- **What the task asks**
What are the lines from the top of the entries below through the line containing "WAARDEREN EN DELEN"? Return them exactly, both ends included, without the pictures.
====== Record extracts
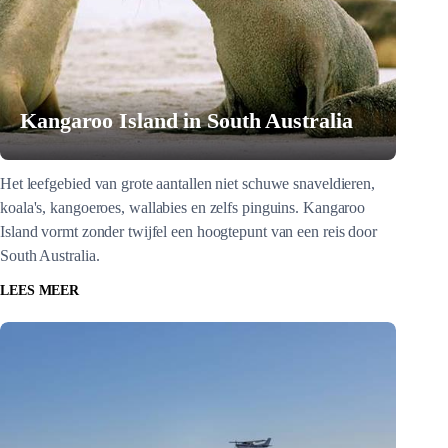
Kangaroo Island in South Australia
Het leefgebied van grote aantallen niet schuwe snaveldieren,
koala's, kangoeroes, wallabies en zelfs pinguins. Kangaroo
Island vormt zonder twijfel een hoogtepunt van een reis door
South Australia.
LEES MEER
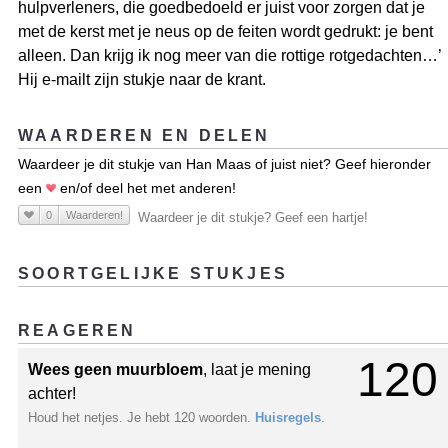
hulpverleners, die goedbedoeld er juist voor zorgen dat je
met de kerst met je neus op de feiten wordt gedrukt: je bent
alleen. Dan krijg ik nog meer van die rottige rotgedachten…’
Hij e-mailt zijn stukje naar de krant.
WAARDEREN EN DELEN
Waardeer je dit stukje van Han Maas of juist niet? Geef hieronder
een
en/of deel het met anderen!
0
Waarderen!
Waardeer je dit stukje? Geef een hartje!
SOORTGELIJKE STUKJES
REAGEREN
120
Wees geen muurbloem
, laat je mening
achter!
Houd het netjes. Je hebt 120 woorden.
Huisregels
.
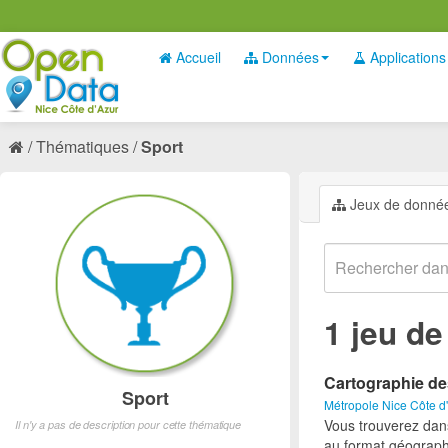
Accueil
Données
Applications
Thématiques
Sport
Jeux de donné
1 jeu d
Cartographie de
Sport
Métropole Nice Côte d
Vous trouverez dan
Il n'y a pas de description pour cette thématique
au format géograph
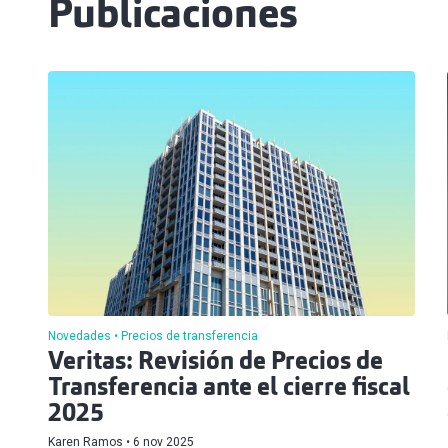
Publicaciones
Novedades
Precios de transferencia
Veritas: Revisión de Precios de
Transferencia ante el cierre fiscal
2025
Karen Ramos
6 nov 2025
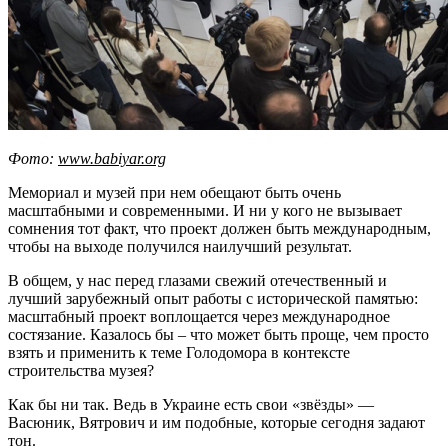
Фото:
www.babiyar.org
Мемориал и музей при нем обещают быть очень
масштабными и современными. И ни у кого не вызывает
сомнения тот факт, что проект должен быть международным,
чтобы на выходе получился наилучший результат.
В общем, у нас перед глазами свежий отечественный и
лучший зарубежный опыт работы с исторической памятью:
масштабный проект воплощается через международное
состязание. Казалось бы – что может быть проще, чем просто
взять и применить к теме Голодомора в контексте
строительства музея?
Как бы ни так. Ведь в Украине есть свои «звёзды» —
Васюник, Вятрович и им подобные, которые сегодня задают
тон.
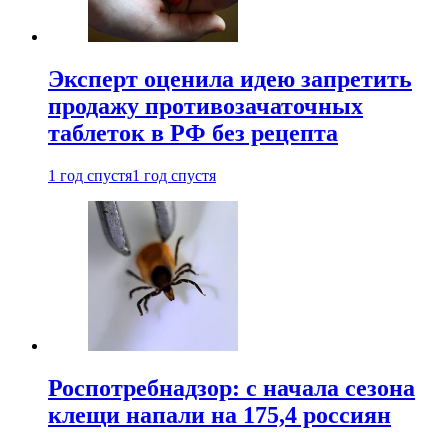
Эксперт оценила идею запретить
продажу противозачаточных
таблеток в РФ без рецепта
1 год спустя
1 год спустя
Роспотребнадзор: с начала сезона
клещи напали на 175,4 россиян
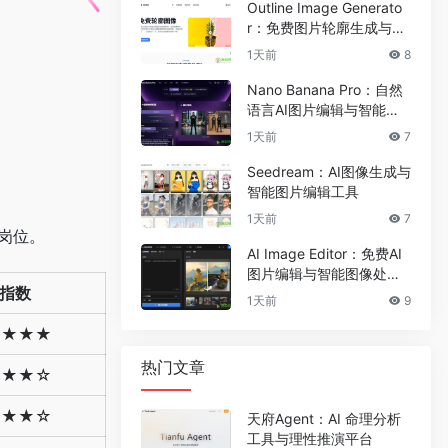
Outline Image Generato
r：免费图片轮廓生成与在
线图像编辑工具
1天前
8
Nano Banana Pro：自然
语言AI图片编辑与智能图
像处理工具
1天前
7
Seedream：AI图像生成与
智能图片编辑工具
1天前
7
岗位。
AI Image Editor：免费AI
图片编辑与智能图像处理
指数
工具
1天前
9
★★★★
热门文章
★★★☆
★★★☆
天府Agent：AI 命理分析
工具与理性推演平台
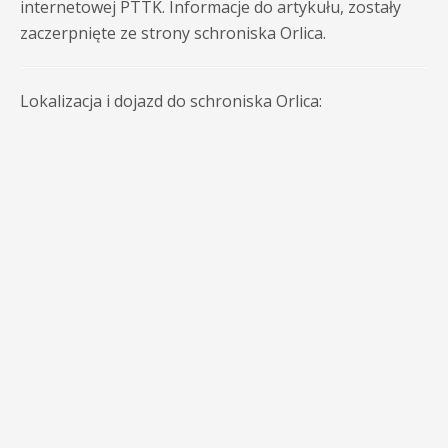
internetowej PTTK. Informacje do artykułu, zostały
zaczerpnięte ze strony schroniska Orlica.
Lokalizacja i dojazd do schroniska Orlica:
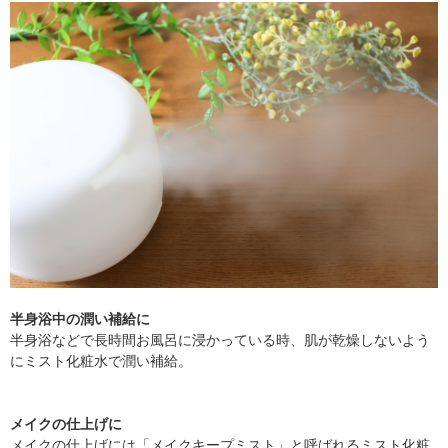
半身浴中の潤い補給に
半身浴などで長時間お風呂に浸かっている時、肌が乾燥しないよう
にミスト化粧水で潤い補給。
メイクの仕上げに
メイクの仕上げには「メイクキープミスト」と呼ばれるミスト化粧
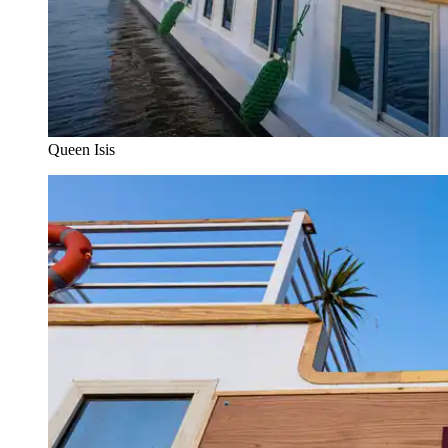
Queen Isis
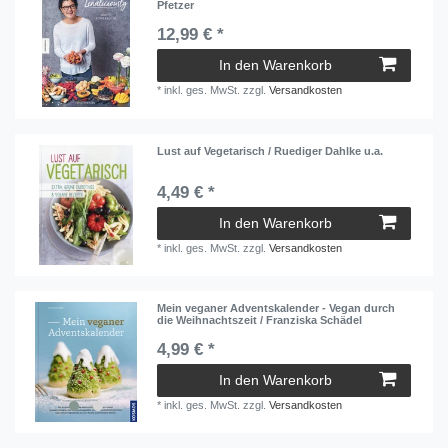
Pfetzer
12,99 € *
In den Warenkorb
*
inkl. ges. MwSt.
zzgl.
Versandkosten
Lust auf Vegetarisch / Ruediger Dahlke u.a.
4,49 € *
In den Warenkorb
*
inkl. ges. MwSt.
zzgl.
Versandkosten
Mein veganer Adventskalender - Vegan durch
die Weihnachtszeit / Franziska Schädel
4,99 € *
In den Warenkorb
*
inkl. ges. MwSt.
zzgl.
Versandkosten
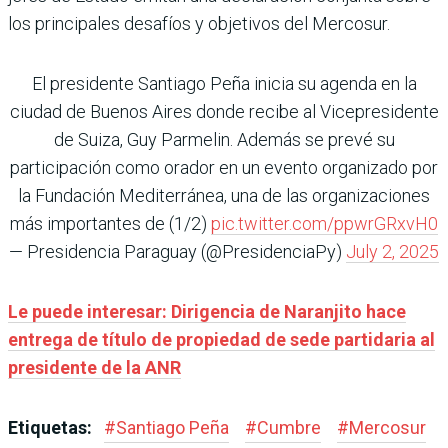
los principales desafíos y objetivos del Mercosur.
El presidente Santiago Peña inicia su agenda en la
ciudad de Buenos Aires donde recibe al Vicepresidente
de Suiza, Guy Parmelin. Además se prevé su
participación como orador en un evento organizado por
la Fundación Mediterránea, una de las organizaciones
más importantes de (1/2)
pic.twitter.com/ppwrGRxvH0
— Presidencia Paraguay (@PresidenciaPy)
July 2, 2025
Le puede interesar: Dirigencia de Naranjito hace
entrega de título de propiedad de sede partidaria al
presidente de la ANR
Etiquetas:
#
Santiago Peña
#
Cumbre
#
Mercosur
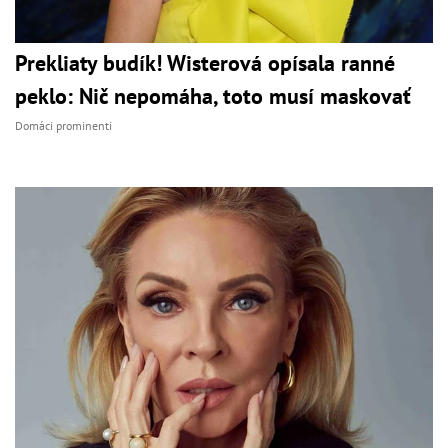
Prekliaty budík! Wisterová opísala ranné
peklo: Nič nepomáha, toto musí maskovať
Domáci prominenti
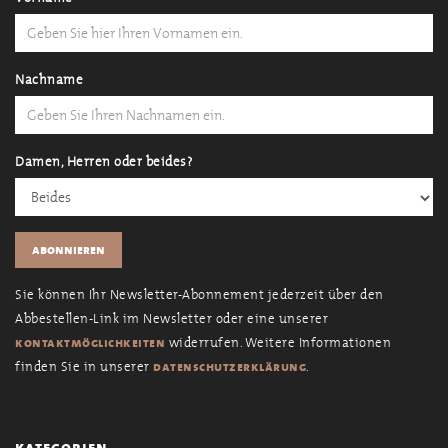
Nachname
Damen, Herren oder beides?
Sie können Ihr Newsletter-Abonnement jederzeit über den
Abbestellen-Link im Newsletter oder eine unserer
widerrufen. Weitere Informationen
kontaktmöglichkeiten
finden Sie in unserer
.
datenschutzerklärung
kategorien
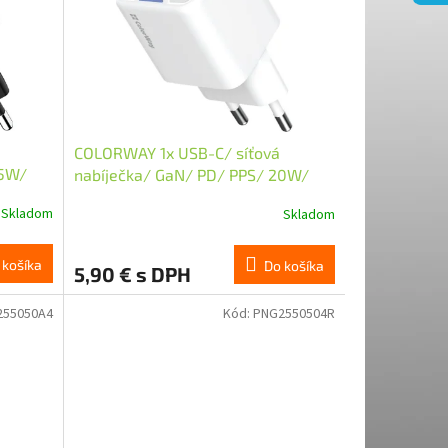
COLORWAY 1x USB-C/ síťová
25W/
nabíječka/ GaN/ PD/ PPS/ 20W/
Bílá
Skladom
Skladom
 košíka
Do košíka
5,90 € s DPH
255050A4
Kód:
PNG2550504R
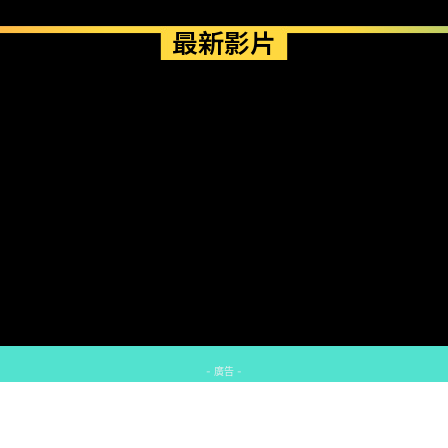
最新影片
- 廣告 -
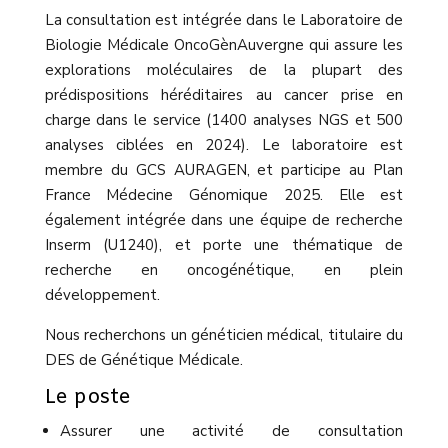
La consultation est intégrée dans le Laboratoire de
Biologie Médicale OncoGènAuvergne qui assure les
explorations moléculaires de la plupart des
prédispositions héréditaires au cancer prise en
charge dans le service (1400 analyses NGS et 500
analyses ciblées en 2024). Le laboratoire est
membre du GCS AURAGEN, et participe au Plan
France Médecine Génomique 2025. Elle est
également intégrée dans une équipe de recherche
Inserm (U1240), et porte une thématique de
recherche en oncogénétique, en plein
développement.
Nous recherchons un généticien médical, titulaire du
DES de Génétique Médicale.
Le poste
Assurer une activité de consultation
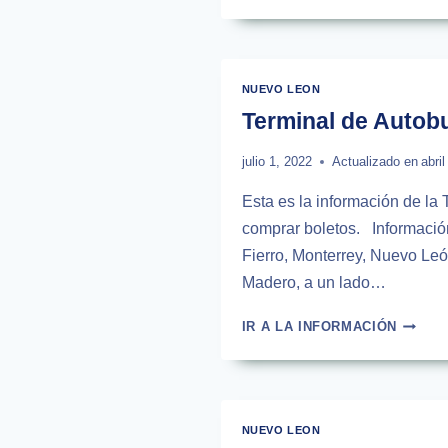
DE
AUTOB
APOLO
PLATI
EN
NUEVO LEON
MONTE
Terminal de Auto
julio 1, 2022
Actualizado en
abri
Esta es la información de la
comprar boletos. Información
Fierro, Monterrey, Nuevo Leó
Madero, a un lado…
TERMI
IR A LA INFORMACIÓN
DE
AUTOB
MONTE
CHURU
NUEVO LEON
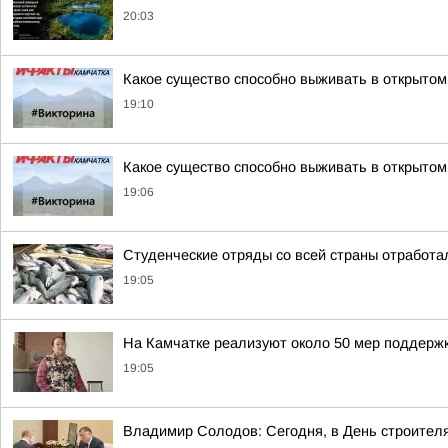
20:03
Какое существо способно выживать в открытом
19:10
Какое существо способно выживать в открытом
19:06
Студенческие отряды со всей страны отработа
19:05
На Камчатке реализуют около 50 мер поддер
19:05
Владимир Солодов: Сегодня, в День строител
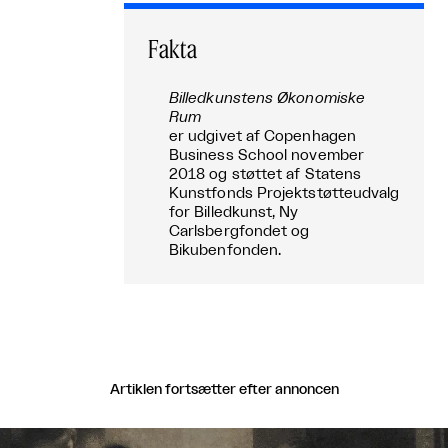
Fakta
Billedkunstens Økonomiske
Rum
er udgivet af Copenhagen
Business School november
2018 og støttet af Statens
Kunstfonds Projektstøtteudvalg
for Billedkunst, Ny
Carlsbergfondet og
Bikubenfonden.
Artiklen fortsætter efter annoncen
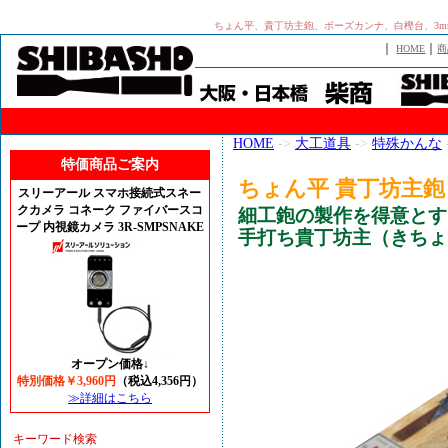
ちょん平、貴丁坊主鉋、ボーズカンナ、白樫台、3
｜
｜
HOME
商
HOME
->
大工道具
->
特殊かんな
特価商品ご案内
ちょん平 貴丁坊主鉋 
スリーアール スマホ接続式スネー
クカメラ コネーク ファイバースコ
細工鉋の製作を得意とす
ープ 内視鏡カメラ 3R-SMPSNAKE
手打ち貴丁坊主（きちょ
オープン価格↓
特別価格￥3,960円
（税込4,356円）
≫詳細はこちら
キーワード検索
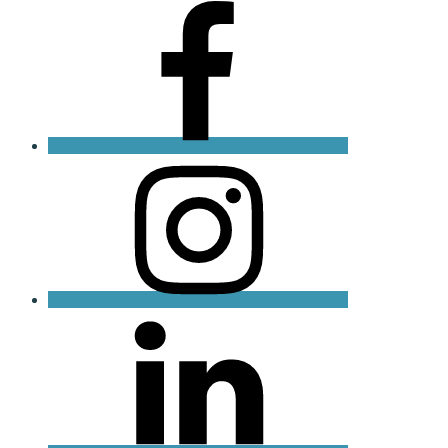
Facebook
Instagram
LinkedIN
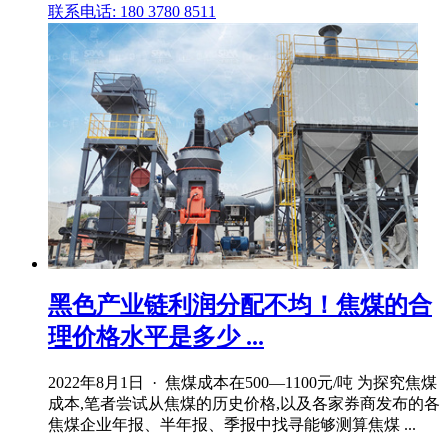
联系电话: 180 3780 8511
黑色产业链利润分配不均！焦煤的合
理价格水平是多少 ...
2022年8月1日 · 焦煤成本在500—1100元/吨 为探究焦煤
成本,笔者尝试从焦煤的历史价格,以及各家券商发布的各
焦煤企业年报、半年报、季报中找寻能够测算焦煤 ...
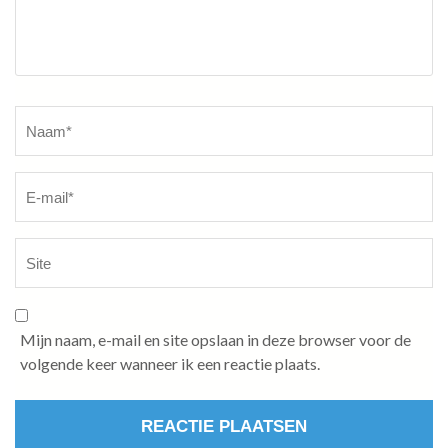
Naam
*
Mijn naam, e-mail en site opslaan in deze browser voor de
volgende keer wanneer ik een reactie plaats.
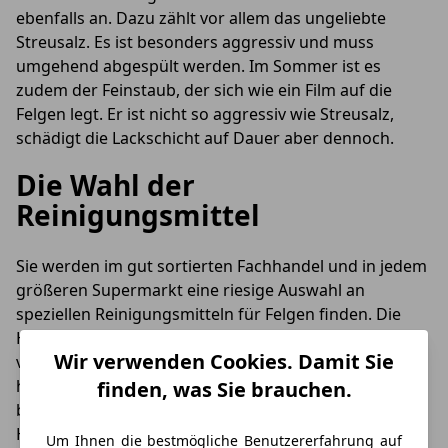
ebenfalls an. Dazu zählt vor allem das ungeliebte
Streusalz. Es ist besonders aggressiv und muss
umgehend abgespült werden. Im Sommer ist es
zudem der Feinstaub, der sich wie ein Film auf die
Felgen legt. Er ist nicht so aggressiv wie Streusalz,
schädigt die Lackschicht auf Dauer aber dennoch.
Die Wahl der
Reinigungsmittel
Sie werden im gut sortierten Fachhandel und in jedem
größeren Supermarkt eine riesige Auswahl an
speziellen Reinigungsmitteln für Felgen finden. Die
Hersteller versprechen nicht nur das Gelbe vom Ei, sie
Wir verwenden Cookies. Damit Sie
verlangen auch viel Geld für ihre Produkte. Doch solch
hohe Ausgaben lassen sich oft auch sparen. Die
finden, was Sie brauchen.
besten Reinigungsutensilien finden sich in fast jedem
Haushalt und diese kosten nur einen Bruchteil.
Um Ihnen die bestmögliche Benutzererfahrung auf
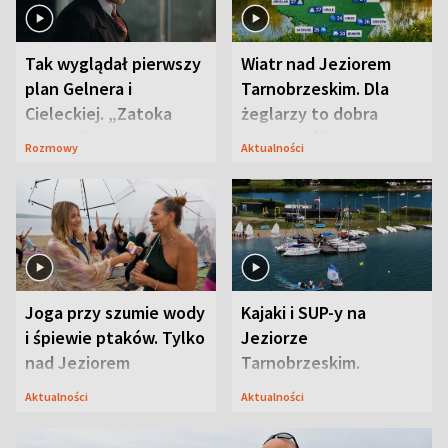
Tak wyglądał pierwszy
Wiatr nad Jeziorem
plan Gelnera i
Tarnobrzeskim. Dla
Cieleckiej. „Zatoka
żeglarzy to dobra
szpiegów” od razu ich
wiadomość
Rozmowy
Aktualności
zaskoczyła
Joga przy szumie wody
Kajaki i SUP-y na
i śpiewie ptaków. Tylko
Jeziorze
nad Jeziorem
Tarnobrzeskim.
Tarnobrzeskim
Przyrodnicy zwracają
Aktualności
Aktualności
uwagę na coś jeszcze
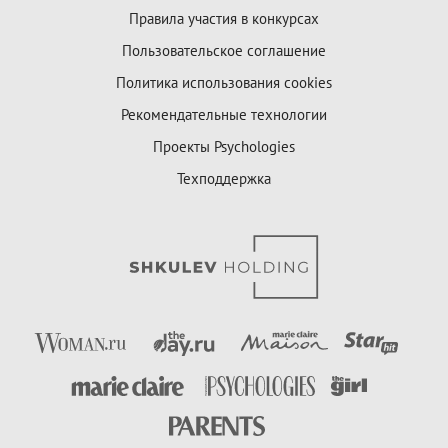
Правила участия в конкурсах
Пользовательское соглашение
Политика использования cookies
Рекомендательные технологии
Проекты Psychologies
Техподдержка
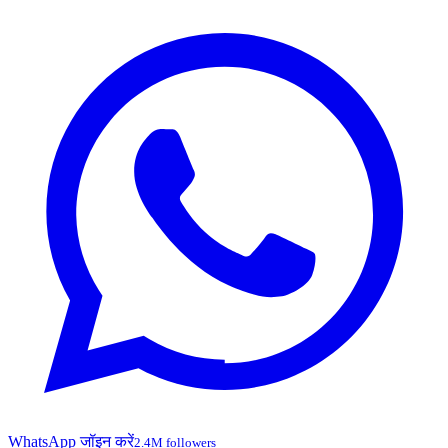
WhatsApp जॉइन करें
2.4M followers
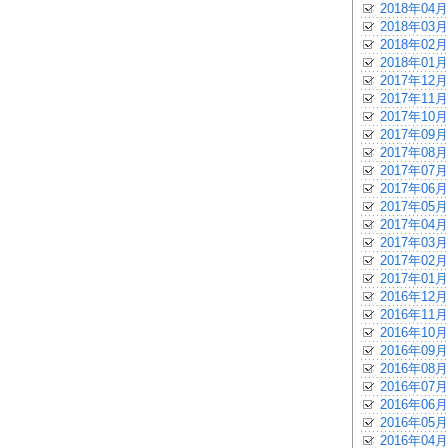
2018年04月
2018年03月
2018年02月
2018年01月
2017年12月
2017年11月
2017年10月
2017年09月
2017年08月
2017年07月
2017年06月
2017年05月
2017年04月
2017年03月
2017年02月
2017年01月
2016年12月
2016年11月
2016年10月
2016年09月
2016年08月
2016年07月
2016年06月
2016年05月
2016年04月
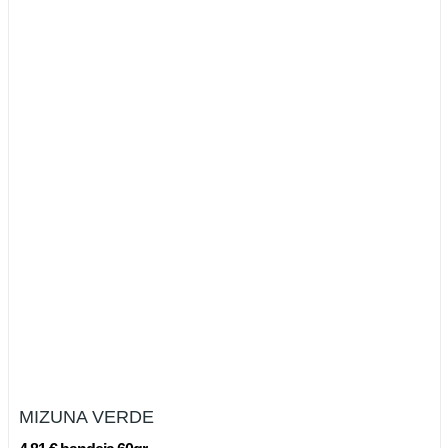
MIZUNA VERDE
============
- **The completed task**
Kangaroo Island in South Australia
Het leefgebied van grote aantallen niet schuwe snaveldieren,
koala's, kangoeroes, wallabies en zelfs pinguins. Kangaroo
Island vormt zonder twijfel een hoogtepunt van een reis door
South Australia.
LEES MEER
hulpverleners, die goedbedoeld er juist voor zorgen dat je
met de kerst met je neus op de feiten wordt gedrukt: je bent
alleen. Dan krijg ik nog meer van die rottige rotgedachten…’
Hij e-mailt zijn stukje naar de krant.
WAARDEREN EN DELEN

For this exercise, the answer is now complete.